##### Source material #####
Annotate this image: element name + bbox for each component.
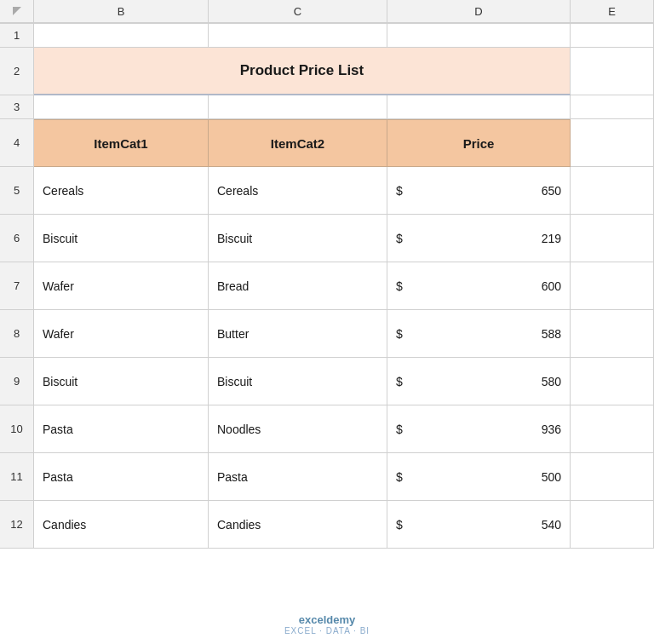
- svg-marker-0: [13, 7, 21, 15]
- cell-b10[interactable]: Pasta: [34, 405, 209, 453]
- cell-b5[interactable]: Cereals: [34, 167, 209, 215]
- spreadsheet: B C D E 1 2 Product Price List 3: [0, 0, 654, 644]
- cell-e1[interactable]: [571, 24, 654, 48]
- cell-c7[interactable]: Bread: [209, 262, 387, 310]
- row-num-3: 3: [0, 95, 34, 119]
- cell-e10[interactable]: [571, 405, 654, 453]
- row-9: 9 Biscuit Biscuit $ 580: [0, 358, 654, 405]
- cell-c12[interactable]: Candies: [209, 501, 387, 549]
- row-8: 8 Wafer Butter $ 588: [0, 310, 654, 358]
- col-header-e: E: [571, 0, 654, 23]
- price-value: 500: [542, 470, 561, 484]
- price-value: 588: [542, 327, 561, 341]
- cell-d8[interactable]: $ 588: [387, 310, 571, 358]
- row-5: 5 Cereals Cereals $ 650: [0, 167, 654, 215]
- row-12: 12 Candies Candies $ 540: [0, 501, 654, 549]
- row-11: 11 Pasta Pasta $ 500: [0, 453, 654, 501]
- cell-d5[interactable]: $ 650: [387, 167, 571, 215]
- price-value: 650: [542, 184, 561, 198]
- dollar-sign: $: [396, 375, 403, 388]
- row-num-10: 10: [0, 405, 34, 453]
- cell-d9[interactable]: $ 580: [387, 358, 571, 405]
- row-num-5: 5: [0, 167, 34, 215]
- cell-e8[interactable]: [571, 310, 654, 358]
- cell-b1[interactable]: [34, 24, 209, 48]
- price-value: 600: [542, 279, 561, 293]
- row-num-12: 12: [0, 501, 34, 549]
- row-7: 7 Wafer Bread $ 600: [0, 262, 654, 310]
- cell-e12[interactable]: [571, 501, 654, 549]
- grid-body: 1 2 Product Price List 3 4 ItemCat1 Item…: [0, 24, 654, 549]
- cell-c6[interactable]: Biscuit: [209, 215, 387, 262]
- cell-c1[interactable]: [209, 24, 387, 48]
- header-itemcat1: ItemCat1: [34, 119, 209, 167]
- cell-c11[interactable]: Pasta: [209, 453, 387, 501]
- row-6: 6 Biscuit Biscuit $ 219: [0, 215, 654, 262]
- row-num-2: 2: [0, 48, 34, 95]
- cell-e9[interactable]: [571, 358, 654, 405]
- cell-d6[interactable]: $ 219: [387, 215, 571, 262]
- dollar-sign: $: [396, 232, 403, 245]
- cell-e2[interactable]: [571, 48, 654, 95]
- row-num-1: 1: [0, 24, 34, 48]
- row-4: 4 ItemCat1 ItemCat2 Price: [0, 119, 654, 167]
- cell-b9[interactable]: Biscuit: [34, 358, 209, 405]
- cell-b11[interactable]: Pasta: [34, 453, 209, 501]
- price-value: 540: [542, 518, 561, 532]
- row-num-8: 8: [0, 310, 34, 358]
- row-1: 1: [0, 24, 654, 48]
- row-num-6: 6: [0, 215, 34, 262]
- row-num-7: 7: [0, 262, 34, 310]
- row-num-4: 4: [0, 119, 34, 167]
- cell-d3[interactable]: [387, 95, 571, 119]
- price-value: 936: [542, 423, 561, 436]
- cell-b12[interactable]: Candies: [34, 501, 209, 549]
- row-3: 3: [0, 95, 654, 119]
- dollar-sign: $: [396, 518, 403, 532]
- header-price: Price: [387, 119, 571, 167]
- row-2: 2 Product Price List: [0, 48, 654, 95]
- price-value: 580: [542, 375, 561, 388]
- row-10: 10 Pasta Noodles $ 936: [0, 405, 654, 453]
- cell-d11[interactable]: $ 500: [387, 453, 571, 501]
- cell-b6[interactable]: Biscuit: [34, 215, 209, 262]
- cell-e7[interactable]: [571, 262, 654, 310]
- cell-c5[interactable]: Cereals: [209, 167, 387, 215]
- dollar-sign: $: [396, 470, 403, 484]
- dollar-sign: $: [396, 327, 403, 341]
- price-value: 219: [542, 232, 561, 245]
- row-num-9: 9: [0, 358, 34, 405]
- corner-cell: [0, 0, 34, 23]
- dollar-sign: $: [396, 184, 403, 198]
- cell-d7[interactable]: $ 600: [387, 262, 571, 310]
- cell-e6[interactable]: [571, 215, 654, 262]
- dollar-sign: $: [396, 279, 403, 293]
- cell-b3[interactable]: [34, 95, 209, 119]
- dollar-sign: $: [396, 423, 403, 436]
- cell-e3[interactable]: [571, 95, 654, 119]
- cell-c8[interactable]: Butter: [209, 310, 387, 358]
- cell-c9[interactable]: Biscuit: [209, 358, 387, 405]
- col-header-b: B: [34, 0, 209, 23]
- watermark-brand: exceldemy: [299, 613, 356, 626]
- cell-e4[interactable]: [571, 119, 654, 167]
- cell-d10[interactable]: $ 936: [387, 405, 571, 453]
- cell-e11[interactable]: [571, 453, 654, 501]
- header-itemcat2: ItemCat2: [209, 119, 387, 167]
- title-cell[interactable]: Product Price List: [34, 48, 571, 95]
- cell-b7[interactable]: Wafer: [34, 262, 209, 310]
- row-num-11: 11: [0, 453, 34, 501]
- cell-b8[interactable]: Wafer: [34, 310, 209, 358]
- col-header-d: D: [387, 0, 571, 23]
- watermark-tagline: EXCEL · DATA · BI: [284, 626, 370, 635]
- cell-c3[interactable]: [209, 95, 387, 119]
- cell-d1[interactable]: [387, 24, 571, 48]
- col-header-c: C: [209, 0, 387, 23]
- cell-c10[interactable]: Noodles: [209, 405, 387, 453]
- cell-d12[interactable]: $ 540: [387, 501, 571, 549]
- cell-e5[interactable]: [571, 167, 654, 215]
- column-headers: B C D E: [0, 0, 654, 24]
- watermark: exceldemy EXCEL · DATA · BI: [284, 613, 370, 635]
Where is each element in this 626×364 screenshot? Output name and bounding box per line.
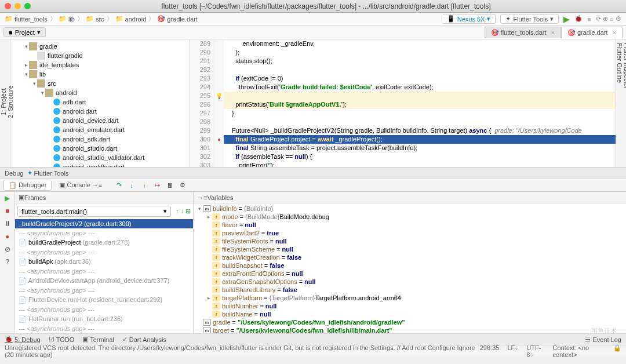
stack-frame[interactable]: _buildGradleProjectV2 (gradle.dart:300) — [15, 219, 193, 228]
more-icon[interactable]: ? — [0, 258, 14, 271]
line-separator[interactable]: LF÷ — [507, 344, 518, 358]
device-dropdown[interactable]: 📱 Nexus 5X ▾ — [442, 14, 496, 24]
pause-icon[interactable]: ⏸ — [0, 220, 14, 232]
status-message[interactable]: Unregistered VCS root detected: The dire… — [5, 344, 480, 358]
stop-button[interactable]: ■ — [587, 16, 591, 23]
file-encoding[interactable]: UTF-8÷ — [526, 344, 544, 358]
project-toolbar: ■ Project ▾ 🎯 flutter_tools.dart ×🎯 grad… — [0, 26, 626, 39]
titlebar: flutter_tools [~/Codes/fwn_idlefish/flut… — [0, 0, 626, 13]
debug-button[interactable]: 🐞 — [574, 15, 583, 23]
tree-row[interactable]: adb.dart — [10, 97, 190, 107]
tree-row[interactable]: ▾gradle — [10, 42, 190, 51]
variable-row[interactable]: fextraFrontEndOptions = null — [194, 270, 626, 278]
tree-row[interactable]: ▾android — [10, 88, 190, 97]
editor-tab[interactable]: 🎯 gradle.dart × — [561, 27, 623, 38]
variable-row[interactable]: ▸fmode = {BuildMode} BuildMode.debug — [194, 213, 626, 221]
variable-row[interactable]: fbuildNumber = null — [194, 302, 626, 310]
variable-row[interactable]: fpreviewDart2 = true — [194, 229, 626, 237]
tree-row[interactable]: ▾lib — [10, 70, 190, 79]
breakpoint-gutter[interactable]: 💡● — [214, 39, 224, 167]
variable-row[interactable]: fbuildName = null — [194, 310, 626, 318]
step-out-icon[interactable]: ↑ — [140, 181, 149, 190]
stack-frame[interactable]: --- <asynchronous gap> --- — [15, 228, 193, 238]
code-editor[interactable]: 2892902912922932942952962972982993003013… — [190, 39, 616, 167]
run-button[interactable]: ▶ — [563, 14, 570, 24]
project-tree[interactable]: ▾gradleflutter.gradle▸ide_templates▾lib▾… — [10, 39, 190, 167]
tree-row[interactable]: android_emulator.dart — [10, 125, 190, 134]
evaluate-icon[interactable]: 🖩 — [165, 181, 174, 190]
bc-file[interactable]: 🎯 gradle.dart — [157, 15, 198, 23]
window-controls — [5, 3, 31, 9]
stack-frame[interactable]: 📄 AndroidDevice.startApp (android_device… — [15, 276, 193, 286]
bc-lib[interactable]: 📁 lib — [59, 15, 75, 23]
debug-side-controls[interactable]: ▶ ■ ⏸ ● ⊘ ? — [0, 192, 15, 333]
variable-row[interactable]: mgradle = "/Users/kylewong/Codes/fwn_idl… — [194, 318, 626, 326]
tab-terminal[interactable]: ▣ Terminal — [82, 336, 114, 343]
tree-row[interactable]: android_sdk.dart — [10, 134, 190, 144]
variable-row[interactable]: ffileSystemRoots = null — [194, 237, 626, 245]
tab-dart-analysis[interactable]: ✓ Dart Analysis — [122, 336, 166, 343]
resume-icon[interactable]: ▶ — [0, 194, 14, 207]
tree-row[interactable]: ▸ide_templates — [10, 60, 190, 70]
variable-row[interactable]: mtarget = "/Users/kylewong/Codes/fwn_idl… — [194, 326, 626, 333]
tab-todo[interactable]: ☑ TODO — [49, 336, 75, 343]
settings-icon[interactable]: ⚙ — [178, 181, 187, 190]
stop-icon[interactable]: ■ — [0, 207, 14, 220]
mute-icon[interactable]: ⊘ — [0, 245, 14, 258]
bc-project[interactable]: 📁 flutter_tools — [5, 15, 48, 23]
variable-row[interactable]: ▸ftargetPlatform = {TargetPlatform} Targ… — [194, 294, 626, 302]
close-icon[interactable] — [5, 3, 11, 9]
tab-event-log[interactable]: ☰ Event Log — [585, 336, 621, 343]
close-tab-icon[interactable]: × — [551, 29, 554, 36]
stack-frame[interactable]: 📄 buildApk (apk.dart:36) — [15, 257, 193, 267]
variable-row[interactable]: fflavor = null — [194, 221, 626, 229]
tree-row[interactable]: android_workflow.dart — [10, 162, 190, 167]
debug-tool-window: Debug ✦ Flutter Tools 📋 Debugger ▣ Conso… — [0, 167, 626, 333]
stack-frame[interactable]: --- <asynchronous gap> --- — [15, 305, 193, 314]
tab-debug[interactable]: 🐞 5: Debug — [5, 336, 41, 343]
debugger-step-controls[interactable]: ↷ ↓ ↑ ↦ 🖩 ⚙ — [114, 181, 187, 190]
context-indicator[interactable]: Context: <no context> — [553, 344, 605, 358]
caret-position[interactable]: 296:35 — [480, 344, 500, 358]
frame-nav-icons[interactable]: ↑ ↓ ⊞ — [173, 208, 193, 215]
stack-frame[interactable]: --- <asynchronous gap> --- — [15, 324, 193, 333]
stack-frame[interactable]: 📄 buildGradleProject (gradle.dart:278) — [15, 238, 193, 247]
project-view-selector[interactable]: ■ Project ▾ — [3, 27, 46, 37]
stack-frame[interactable]: 📄 HotRunner.run (run_hot.dart:236) — [15, 314, 193, 324]
run-to-icon[interactable]: ↦ — [152, 181, 162, 190]
debugger-tab[interactable]: 📋 Debugger — [3, 180, 52, 191]
step-over-icon[interactable]: ↷ — [114, 181, 123, 190]
variable-row[interactable]: fextraGenSnapshotOptions = null — [194, 278, 626, 286]
stack-frame[interactable]: --- <asynchronous gap> --- — [15, 286, 193, 295]
variable-row[interactable]: fbuildSnapshot = false — [194, 261, 626, 270]
tree-row[interactable]: android_studio.dart — [10, 144, 190, 153]
variable-row[interactable]: ▾mbuildInfo = {BuildInfo} — [194, 205, 626, 213]
variable-row[interactable]: ftrackWidgetCreation = false — [194, 253, 626, 261]
bc-android[interactable]: 📁 android — [115, 15, 147, 23]
variable-row[interactable]: fbuildSharedLibrary = false — [194, 286, 626, 294]
maximize-icon[interactable] — [24, 3, 31, 9]
stack-frame[interactable]: --- <asynchronous gap> --- — [15, 267, 193, 276]
stack-frame[interactable]: --- <asynchronous gap> --- — [15, 247, 193, 257]
thread-dropdown[interactable]: flutter_tools.dart:main()▾ — [17, 206, 171, 217]
left-tool-tabs[interactable]: 1: Project 2: Structure — [0, 39, 10, 167]
right-tool-tabs[interactable]: Flutter Outline Flutter Inspector — [616, 39, 626, 167]
run-config-dropdown[interactable]: ✦ Flutter Tools ▾ — [500, 14, 559, 24]
view-breakpoints-icon[interactable]: ● — [0, 232, 14, 245]
tree-row[interactable]: android_studio_validator.dart — [10, 153, 190, 162]
minimize-icon[interactable] — [14, 3, 21, 9]
step-into-icon[interactable]: ↓ — [127, 181, 136, 190]
variable-row[interactable]: ffileSystemScheme = null — [194, 245, 626, 253]
toolbar-icons[interactable]: ⟳ ⊕ ⌕ ⚙ — [596, 15, 621, 23]
console-tab[interactable]: ▣ Console →≡ — [54, 180, 107, 191]
tree-row[interactable]: android_device.dart — [10, 116, 190, 125]
tree-row[interactable]: android.dart — [10, 107, 190, 116]
tree-row[interactable]: ▾src — [10, 79, 190, 88]
bottom-tool-tabs: 🐞 5: Debug ☑ TODO ▣ Terminal ✓ Dart Anal… — [0, 333, 626, 345]
bc-src[interactable]: 📁 src — [86, 15, 104, 23]
close-tab-icon[interactable]: × — [613, 29, 616, 36]
tree-row[interactable]: flutter.gradle — [10, 51, 190, 60]
editor-tab[interactable]: 🎯 flutter_tools.dart × — [485, 27, 561, 38]
lock-icon[interactable]: 🔒 — [613, 344, 621, 358]
stack-frame[interactable]: 📄 FlutterDevice.runHot (resident_runner.… — [15, 295, 193, 305]
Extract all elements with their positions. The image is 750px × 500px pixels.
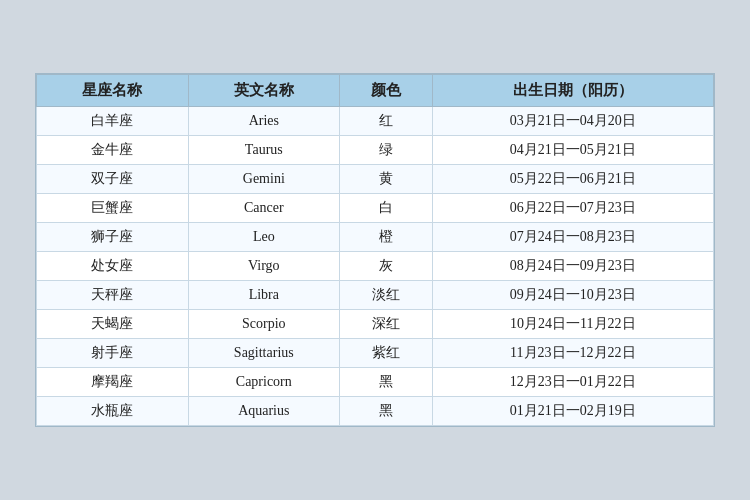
- table-row: 巨蟹座Cancer白06月22日一07月23日: [37, 194, 714, 223]
- cell-6-3: 09月24日一10月23日: [432, 281, 713, 310]
- table-row: 天秤座Libra淡红09月24日一10月23日: [37, 281, 714, 310]
- cell-3-2: 白: [340, 194, 432, 223]
- table-row: 天蝎座Scorpio深红10月24日一11月22日: [37, 310, 714, 339]
- cell-6-2: 淡红: [340, 281, 432, 310]
- cell-3-0: 巨蟹座: [37, 194, 189, 223]
- column-header-0: 星座名称: [37, 75, 189, 107]
- cell-4-1: Leo: [188, 223, 340, 252]
- cell-7-2: 深红: [340, 310, 432, 339]
- cell-6-0: 天秤座: [37, 281, 189, 310]
- cell-1-1: Taurus: [188, 136, 340, 165]
- cell-4-3: 07月24日一08月23日: [432, 223, 713, 252]
- cell-3-1: Cancer: [188, 194, 340, 223]
- table-row: 双子座Gemini黄05月22日一06月21日: [37, 165, 714, 194]
- cell-1-0: 金牛座: [37, 136, 189, 165]
- cell-2-2: 黄: [340, 165, 432, 194]
- cell-8-1: Sagittarius: [188, 339, 340, 368]
- cell-6-1: Libra: [188, 281, 340, 310]
- zodiac-table: 星座名称英文名称颜色出生日期（阳历） 白羊座Aries红03月21日一04月20…: [36, 74, 714, 426]
- table-row: 水瓶座Aquarius黑01月21日一02月19日: [37, 397, 714, 426]
- cell-4-2: 橙: [340, 223, 432, 252]
- cell-2-3: 05月22日一06月21日: [432, 165, 713, 194]
- cell-7-3: 10月24日一11月22日: [432, 310, 713, 339]
- cell-0-3: 03月21日一04月20日: [432, 107, 713, 136]
- cell-5-2: 灰: [340, 252, 432, 281]
- table-row: 射手座Sagittarius紫红11月23日一12月22日: [37, 339, 714, 368]
- cell-7-1: Scorpio: [188, 310, 340, 339]
- cell-9-2: 黑: [340, 368, 432, 397]
- cell-0-2: 红: [340, 107, 432, 136]
- cell-5-0: 处女座: [37, 252, 189, 281]
- cell-5-1: Virgo: [188, 252, 340, 281]
- cell-0-1: Aries: [188, 107, 340, 136]
- table-row: 处女座Virgo灰08月24日一09月23日: [37, 252, 714, 281]
- cell-9-1: Capricorn: [188, 368, 340, 397]
- cell-0-0: 白羊座: [37, 107, 189, 136]
- cell-10-0: 水瓶座: [37, 397, 189, 426]
- cell-3-3: 06月22日一07月23日: [432, 194, 713, 223]
- cell-8-0: 射手座: [37, 339, 189, 368]
- column-header-2: 颜色: [340, 75, 432, 107]
- cell-8-2: 紫红: [340, 339, 432, 368]
- cell-1-2: 绿: [340, 136, 432, 165]
- table-row: 狮子座Leo橙07月24日一08月23日: [37, 223, 714, 252]
- cell-2-1: Gemini: [188, 165, 340, 194]
- cell-9-3: 12月23日一01月22日: [432, 368, 713, 397]
- table-row: 摩羯座Capricorn黑12月23日一01月22日: [37, 368, 714, 397]
- cell-2-0: 双子座: [37, 165, 189, 194]
- cell-5-3: 08月24日一09月23日: [432, 252, 713, 281]
- cell-9-0: 摩羯座: [37, 368, 189, 397]
- column-header-1: 英文名称: [188, 75, 340, 107]
- cell-8-3: 11月23日一12月22日: [432, 339, 713, 368]
- cell-4-0: 狮子座: [37, 223, 189, 252]
- cell-10-3: 01月21日一02月19日: [432, 397, 713, 426]
- zodiac-table-wrapper: 星座名称英文名称颜色出生日期（阳历） 白羊座Aries红03月21日一04月20…: [35, 73, 715, 427]
- column-header-3: 出生日期（阳历）: [432, 75, 713, 107]
- cell-10-2: 黑: [340, 397, 432, 426]
- table-row: 金牛座Taurus绿04月21日一05月21日: [37, 136, 714, 165]
- cell-1-3: 04月21日一05月21日: [432, 136, 713, 165]
- cell-10-1: Aquarius: [188, 397, 340, 426]
- table-row: 白羊座Aries红03月21日一04月20日: [37, 107, 714, 136]
- cell-7-0: 天蝎座: [37, 310, 189, 339]
- table-header-row: 星座名称英文名称颜色出生日期（阳历）: [37, 75, 714, 107]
#####
* [Exercise] Look through the listing and return each line containing the word "Biscuit".

* [Task solution]
- row-9: 9 Biscuit Biscuit $ 580: [0, 358, 654, 405]
- cell-c6[interactable]: Biscuit: [209, 215, 387, 262]
- row-6: 6 Biscuit Biscuit $ 219: [0, 215, 654, 262]
- cell-b9[interactable]: Biscuit: [34, 358, 209, 405]
- cell-b6[interactable]: Biscuit: [34, 215, 209, 262]
- cell-c9[interactable]: Biscuit: [209, 358, 387, 405]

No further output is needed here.